Tompall Glaser, Outlaw Pioneer, Dies at 79

Appeared on classic Wanted! The Outlaws album.

Photo by Michael Ochs Archives/Getty Images

Tompall Glaser, a multitalented artist who became part of the iconic Outlaw movement of the 1970s, died Tuesday, Aug. 13, at the age of 79. The cause of death was not immediately disclosed.

Tompall was born Sept. 3, 1933, in Spalding, Neb. He and his two younger siblings Jim and Chuck formed a successful group, Tompall & The Glaser Brothers, that scored several hits during the late 1960s and 1970s, including “Gone Girl” and the Top 10 “Rings.” They won the Country Music Association award for Vocal Group of the Year in 1970.

The trio also operated a recording studio in Nashville that became known as Hillbilly Central. The studio attracted artists like Waylon Jennings and Kris Kristofferson, who shared the same anti-establishment attitude of the brothers, and essentially gave birth to the so-called Outlaw movement, which saw its heyday in the 1970s.

Tompall appeared on the classic album Wanted!

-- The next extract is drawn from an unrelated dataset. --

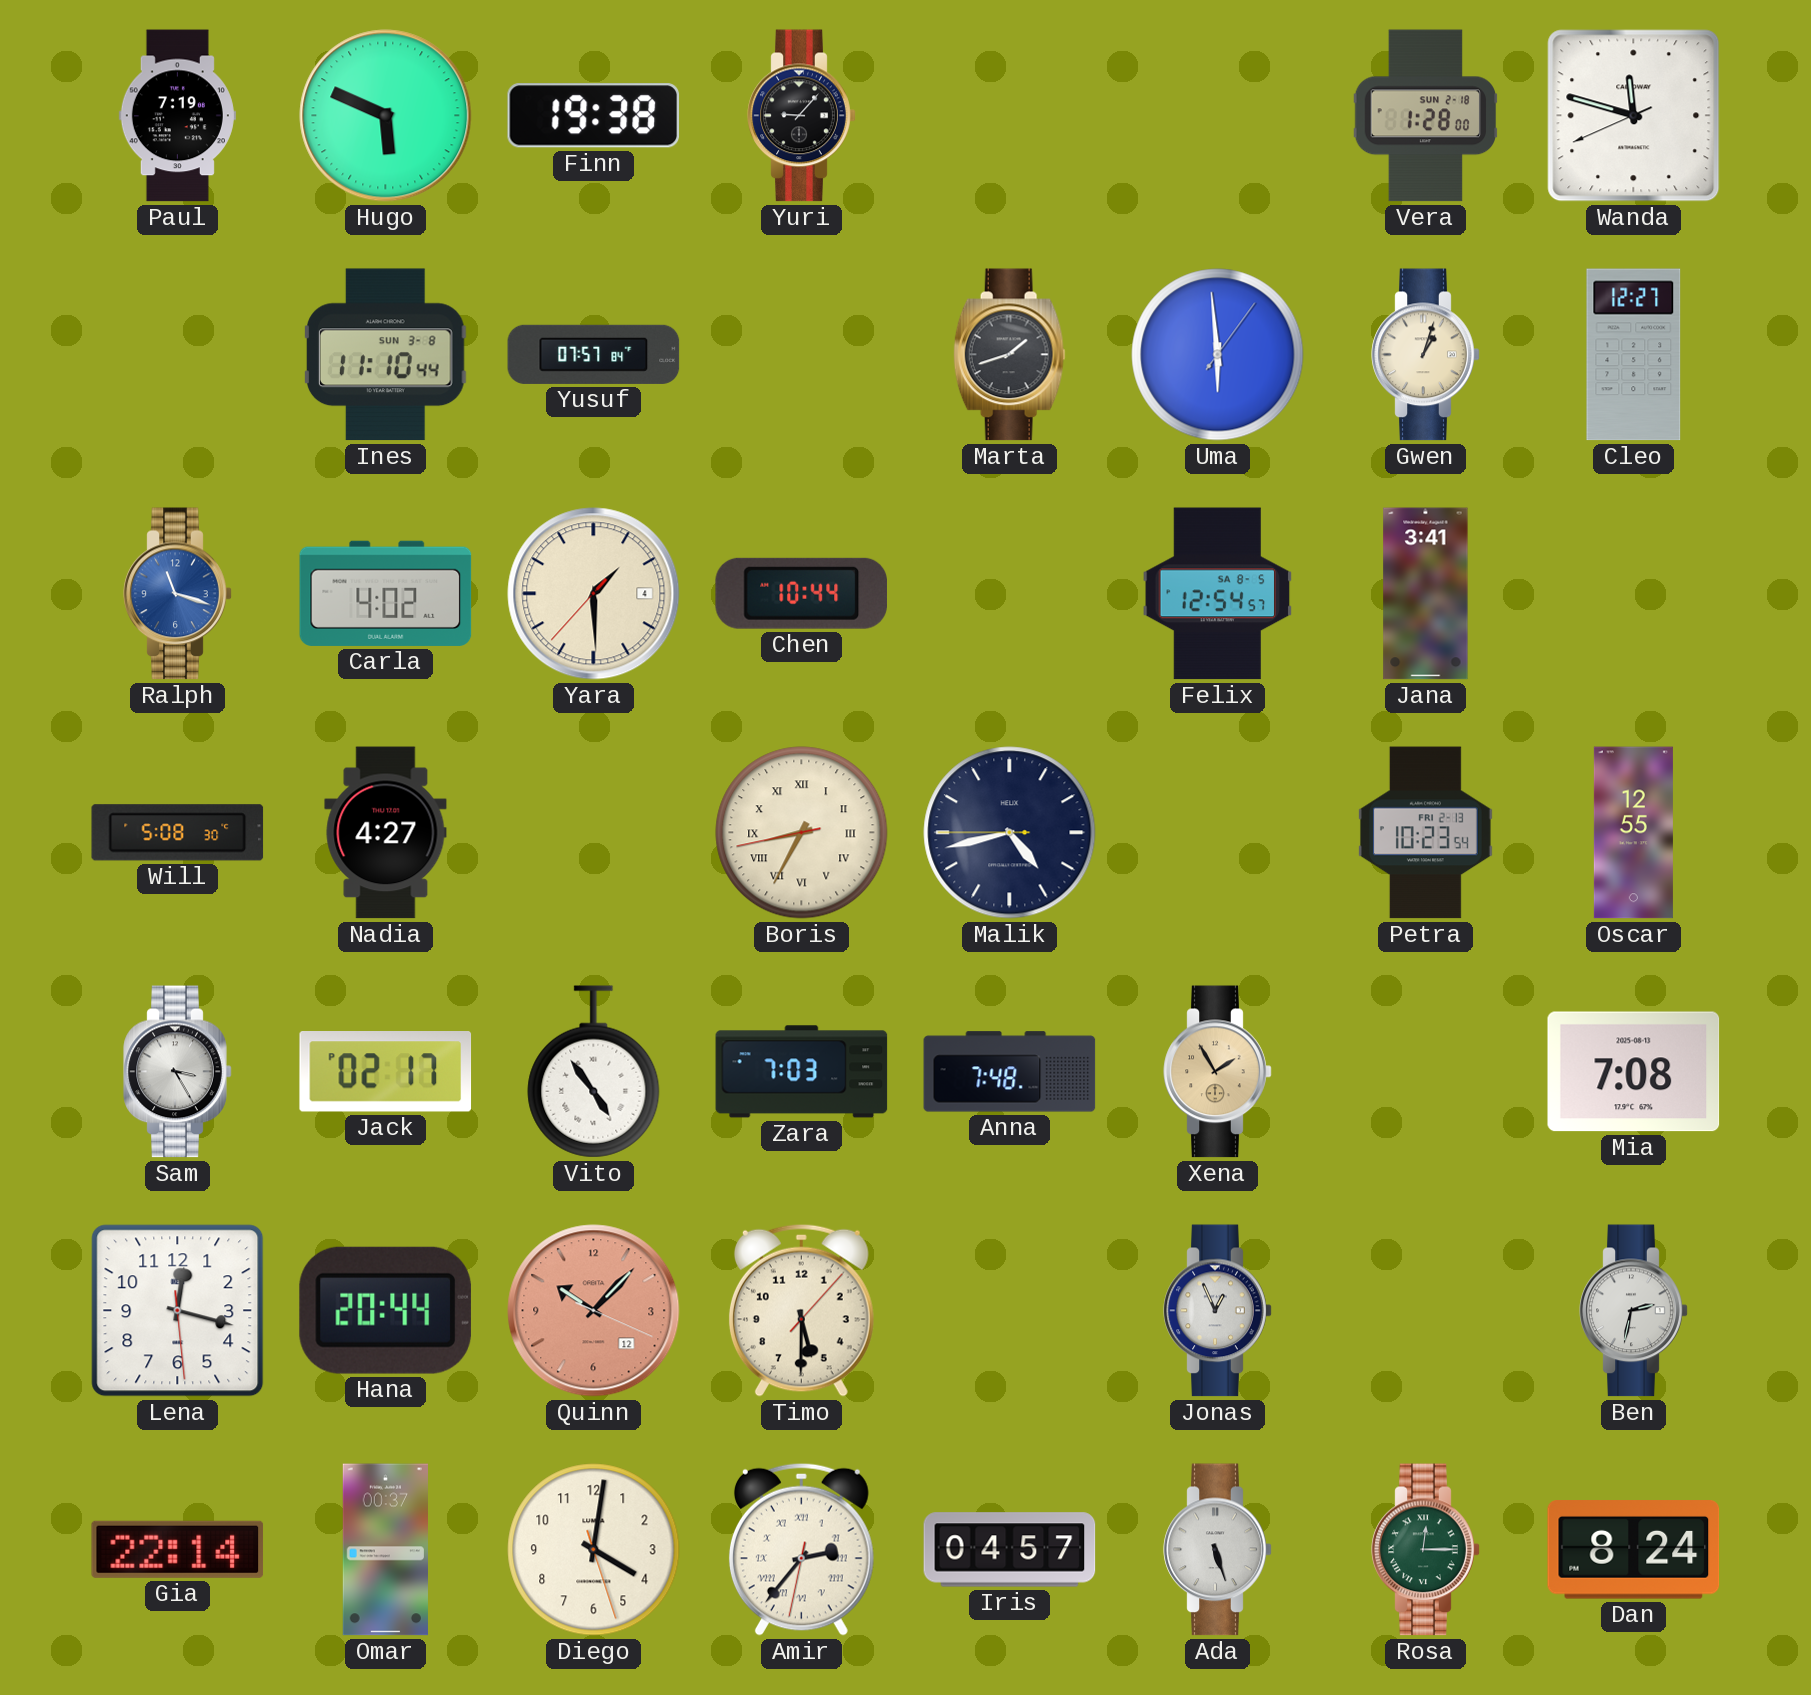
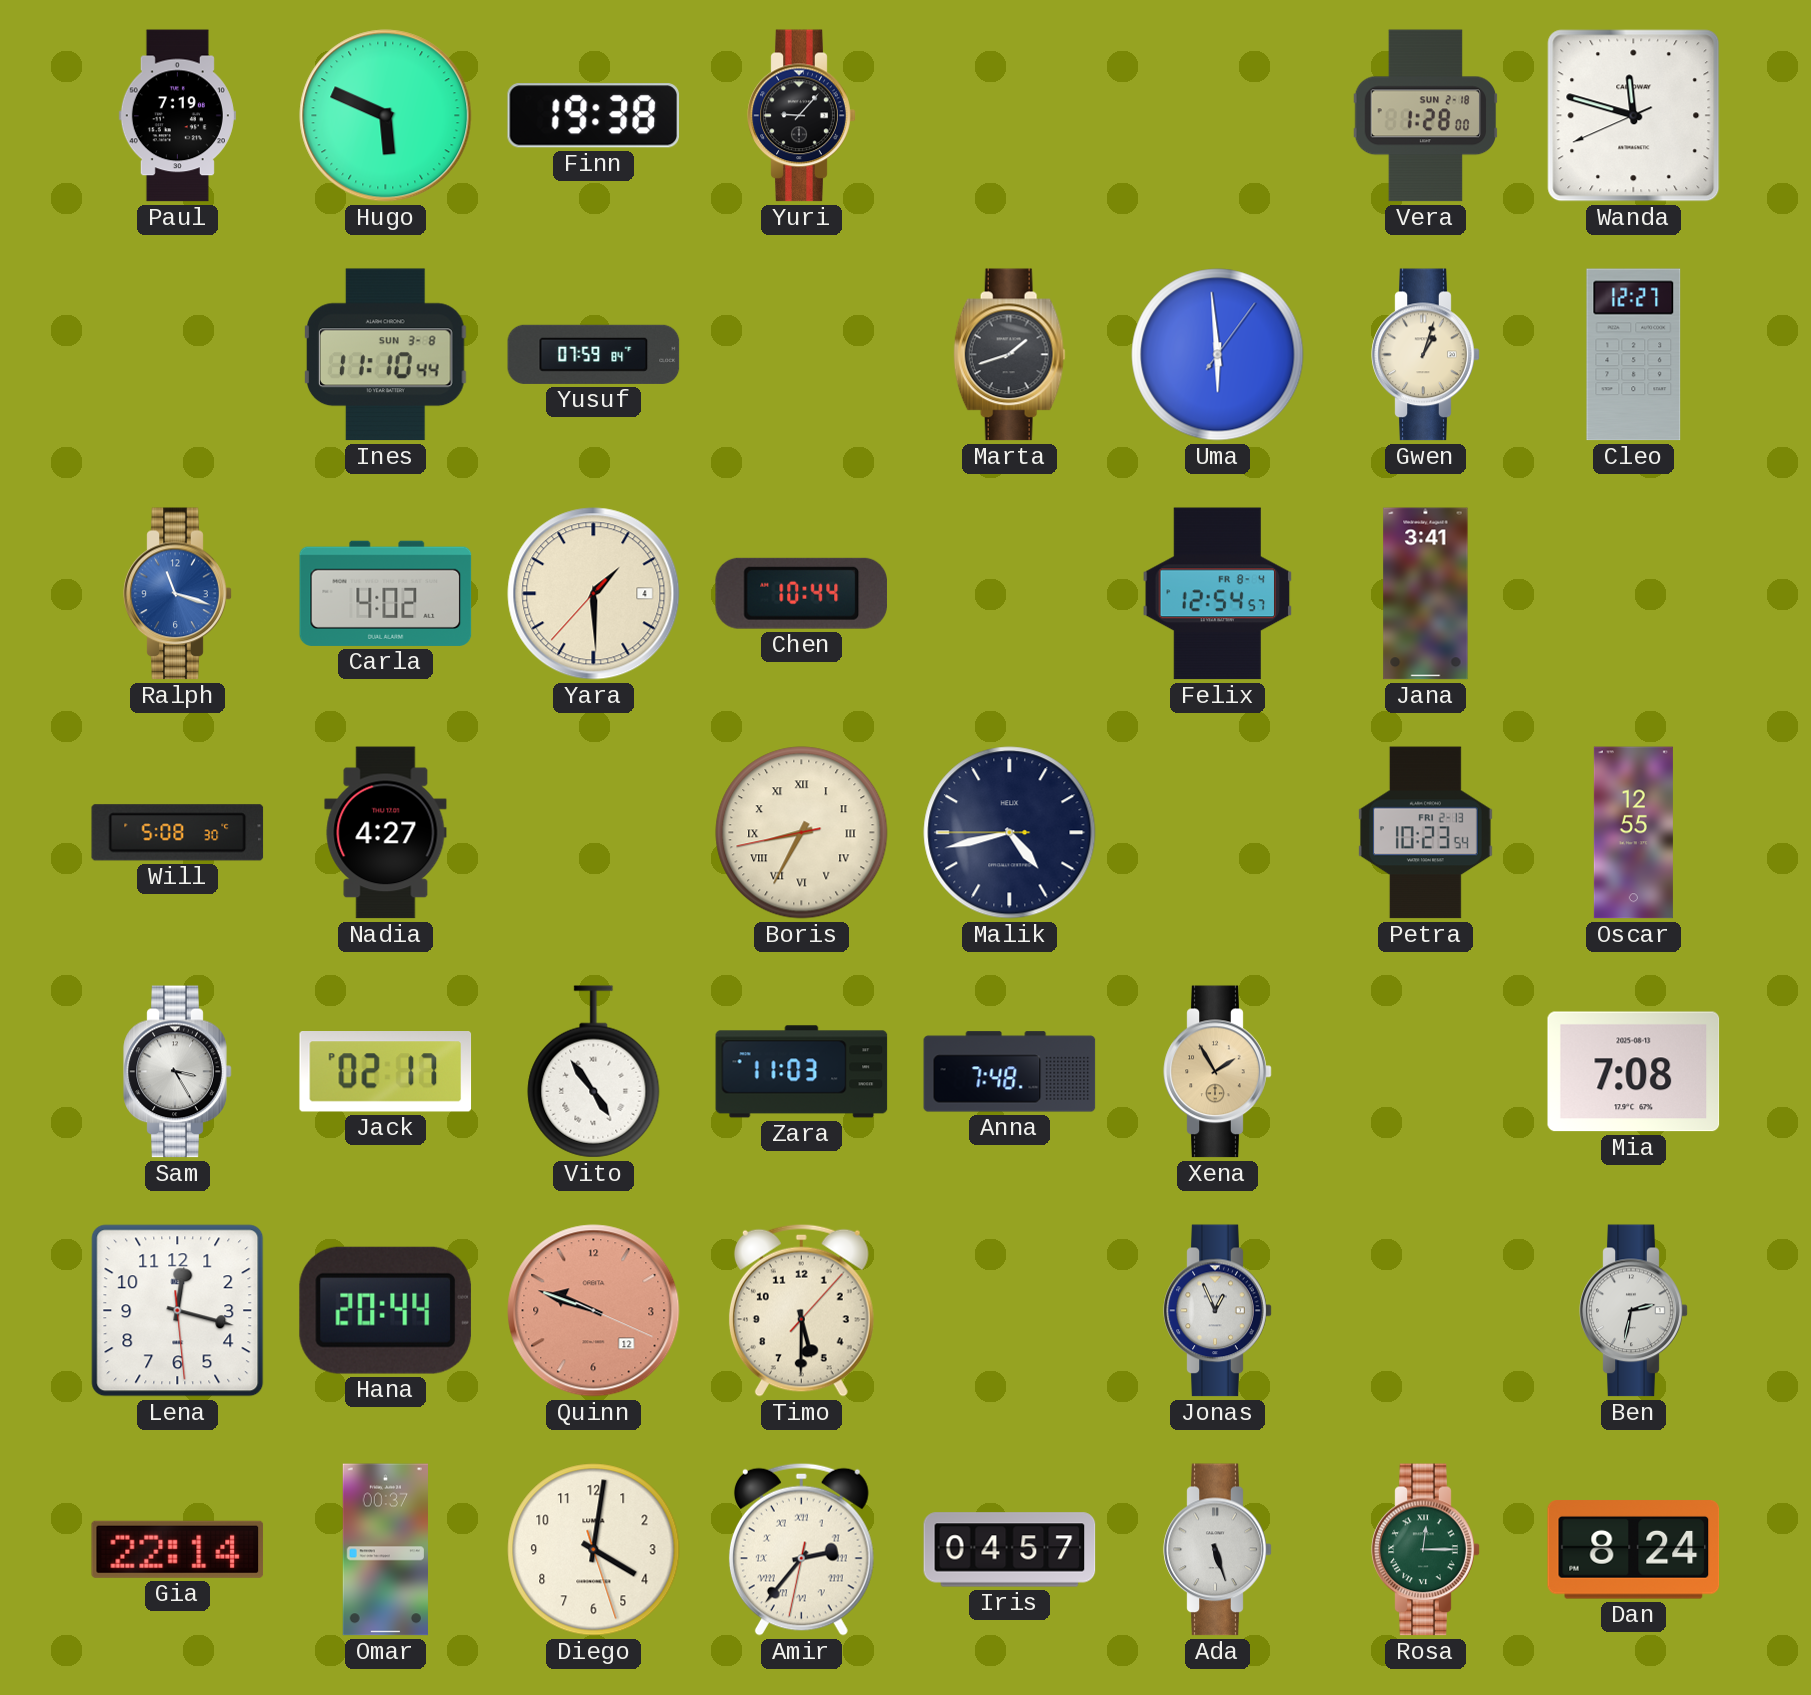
Yusuf: 07:57 -> 07:59
Felix date: SA 8-5 -> FR 8-4
Zara: 7:03 -> 11:03
Quinn: 10:07 -> 9:48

The Outlaws, which also featured Waylon, Willie Nelson and Waylon’s wife, Jessi Colter, and was the first country album to receive platinum certification for sales of 1 million copies.

Tompall & The Glaser Brothers re-formed in 1980 and enjoyed their biggest hit, “Lovin’ Her Was Easier (Than Anything I’ll Ever Do Again),” which peaked at No. 2. The act broke up in 1982 and never got back together.

Our thoughts and prayers are with Tompall’s family at this time.